** Material to process follows **
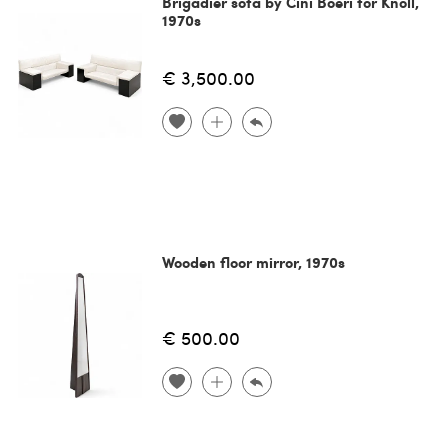
Brigadier sofa by Cini Boeri for Knoll,
1970s
€ 3,500.00
Wooden floor mirror, 1970s
€ 500.00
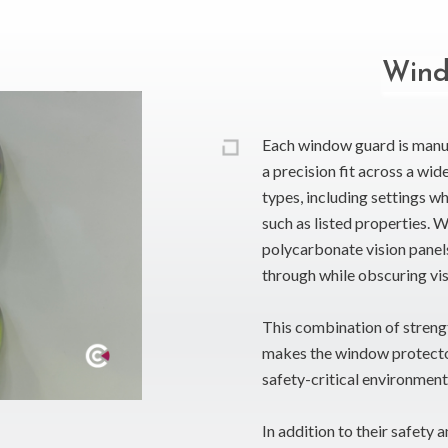
Wind
Each window guard is manu
a precision fit across a wi
types, including settings w
such as listed properties. 
polycarbonate vision panels
through while obscuring vis
This combination of strengt
makes the window protector 
safety-critical environment
In addition to their safety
** End of Material to process **
What is being asked.
Take the lines from the start of the entries through the line containing "safety-critical environment" and set them down exactly, leaving out every picture.

Answer space.
Brigadier sofa by Cini Boeri for Knoll,
1970s
€ 3,500.00
Wooden floor mirror, 1970s
€ 500.00
Wind
Each window guard is manu
a precision fit across a wi
types, including settings w
such as listed properties. 
polycarbonate vision panels
through while obscuring vis
This combination of strengt
makes the window protector 
safety-critical environment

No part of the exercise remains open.